All schools nationwide will return to the home-based teaching and learning method (PdPR) for two weeks after the Hari Raya Aidilfitri school holidays next month.
According to Senior Education Minister Radzi Jidin, the directive will apply from May 16 to 27 for schools in Group A (in Johor, Kedah, Kelantan and Terengganu), and May 17 to 28 for those in group B (the remaining states).
The school holidays to celebrate Aidilfitri are scheduled from May 7 to 15 for schools in group A, while it is from May 8 to 16 in group B.
After this holidays, students will follow the PdPR method, until the schooling sessions breaks again for the term holidays from May 28 to June 12 for group A schools, and May 29 to June 13 for group B schools.

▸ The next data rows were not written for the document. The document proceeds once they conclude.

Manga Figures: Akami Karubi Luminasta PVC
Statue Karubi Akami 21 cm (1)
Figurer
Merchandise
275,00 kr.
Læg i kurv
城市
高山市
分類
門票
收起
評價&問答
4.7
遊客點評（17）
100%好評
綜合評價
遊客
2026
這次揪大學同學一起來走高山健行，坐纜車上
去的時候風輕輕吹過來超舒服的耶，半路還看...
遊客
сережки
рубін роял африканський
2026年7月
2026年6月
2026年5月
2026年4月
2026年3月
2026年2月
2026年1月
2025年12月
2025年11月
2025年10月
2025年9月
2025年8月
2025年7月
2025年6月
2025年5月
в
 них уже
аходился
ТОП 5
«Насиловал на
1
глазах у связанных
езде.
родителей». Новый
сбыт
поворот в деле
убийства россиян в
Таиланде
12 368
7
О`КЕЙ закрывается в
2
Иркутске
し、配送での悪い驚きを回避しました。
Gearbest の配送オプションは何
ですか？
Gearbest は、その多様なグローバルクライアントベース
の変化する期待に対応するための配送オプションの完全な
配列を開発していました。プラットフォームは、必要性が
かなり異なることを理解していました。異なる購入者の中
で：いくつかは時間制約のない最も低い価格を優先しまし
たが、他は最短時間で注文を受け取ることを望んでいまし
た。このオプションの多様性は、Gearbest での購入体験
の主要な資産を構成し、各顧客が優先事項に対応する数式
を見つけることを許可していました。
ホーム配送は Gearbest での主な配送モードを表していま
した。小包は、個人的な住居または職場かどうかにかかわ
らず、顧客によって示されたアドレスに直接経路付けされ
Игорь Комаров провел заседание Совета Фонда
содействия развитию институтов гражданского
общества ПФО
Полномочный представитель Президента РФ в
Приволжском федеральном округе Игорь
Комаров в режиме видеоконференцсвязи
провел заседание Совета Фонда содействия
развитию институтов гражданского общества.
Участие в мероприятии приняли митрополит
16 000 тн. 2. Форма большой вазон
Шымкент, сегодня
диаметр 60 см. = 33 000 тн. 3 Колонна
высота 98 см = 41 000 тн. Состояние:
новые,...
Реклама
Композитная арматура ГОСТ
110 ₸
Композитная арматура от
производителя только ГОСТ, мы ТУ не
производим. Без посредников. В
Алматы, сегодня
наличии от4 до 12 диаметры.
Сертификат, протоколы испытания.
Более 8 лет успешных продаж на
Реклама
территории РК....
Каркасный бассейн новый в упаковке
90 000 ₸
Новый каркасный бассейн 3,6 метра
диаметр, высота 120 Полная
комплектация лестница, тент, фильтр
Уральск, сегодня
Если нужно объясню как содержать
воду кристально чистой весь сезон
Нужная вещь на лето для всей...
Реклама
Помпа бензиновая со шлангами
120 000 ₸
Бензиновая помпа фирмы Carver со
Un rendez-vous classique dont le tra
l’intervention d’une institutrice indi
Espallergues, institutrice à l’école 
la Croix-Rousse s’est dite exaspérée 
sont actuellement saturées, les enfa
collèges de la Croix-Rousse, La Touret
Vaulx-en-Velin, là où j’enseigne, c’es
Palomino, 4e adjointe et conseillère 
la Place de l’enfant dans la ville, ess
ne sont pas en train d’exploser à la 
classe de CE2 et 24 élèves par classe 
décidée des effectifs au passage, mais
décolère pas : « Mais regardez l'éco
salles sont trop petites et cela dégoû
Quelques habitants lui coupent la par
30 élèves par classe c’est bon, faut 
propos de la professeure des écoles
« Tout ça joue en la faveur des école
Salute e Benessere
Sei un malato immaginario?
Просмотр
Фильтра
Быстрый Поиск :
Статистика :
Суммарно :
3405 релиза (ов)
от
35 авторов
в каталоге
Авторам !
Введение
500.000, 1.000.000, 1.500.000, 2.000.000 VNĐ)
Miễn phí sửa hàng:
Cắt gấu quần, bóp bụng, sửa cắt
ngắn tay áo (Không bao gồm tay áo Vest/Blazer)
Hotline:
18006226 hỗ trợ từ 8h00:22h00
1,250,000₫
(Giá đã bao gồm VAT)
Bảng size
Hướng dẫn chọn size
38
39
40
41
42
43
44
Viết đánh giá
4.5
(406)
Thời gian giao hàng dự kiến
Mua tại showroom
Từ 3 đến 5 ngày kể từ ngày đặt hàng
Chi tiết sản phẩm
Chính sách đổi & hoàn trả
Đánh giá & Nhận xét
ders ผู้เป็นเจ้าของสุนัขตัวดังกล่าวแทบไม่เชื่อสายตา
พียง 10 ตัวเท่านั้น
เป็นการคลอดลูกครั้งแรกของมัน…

This means that students will not have to observe the face-to-face learning method for more than a month, from mid-May to the middle of June.
Radzi told a press conference yesterday that the decision was made to avoid the risk of COVID-19 infections in schools after the school holidays.
"Last year, the schools were already closed during the Aidilftri festive period, so we don't know what the post-Hari Raya data will be like.
"We are especially worried about those who will return to the hostels, because there is a possibility of some having contracted the disease from outside, so we are taking this step to control the spread," Bernama quoted the minister telling a press conference yesterday.
Radzi added that students and pupils living in school hostels under the Ministry of Education nationwide, will also be allowed to return home to celebrate Hari Raya Aidilftri, and resume learning via the PdPR method for two weeks after the holidays.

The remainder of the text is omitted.